:: Your task ::
In the listing that follows, how many lines have the word "juillet" in them? Give only the number.

:: Data for review ::

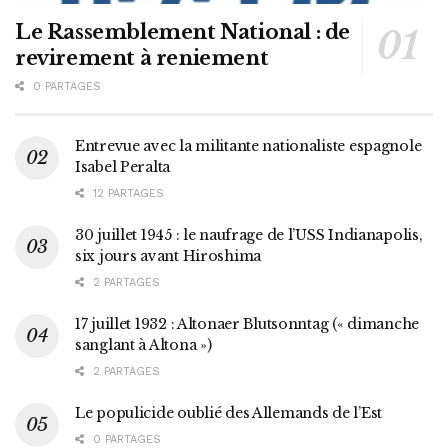
Le Rassemblement National : de
revirement à reniement
0 PARTAGES
Entrevue avec la militante nationaliste espagnole
Isabel Peralta
12 PARTAGES
30 juillet 1945 : le naufrage de l’USS Indianapolis,
six jours avant Hiroshima
2 PARTAGES
17 juillet 1932 : Altonaer Blutsonntag (« dimanche
sanglant à Altona »)
2 PARTAGES
Le populicide oublié des Allemands de l’Est
0 PARTAGES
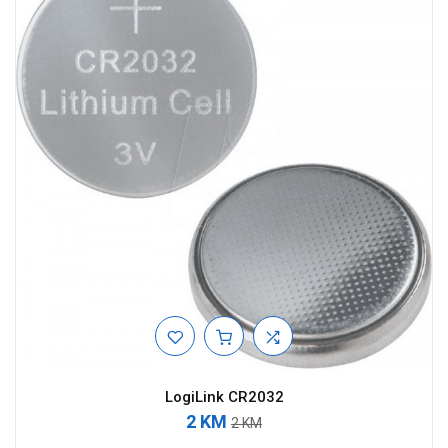
LogiLink CR2032
2 KM
2 KM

:: Written reply ::
2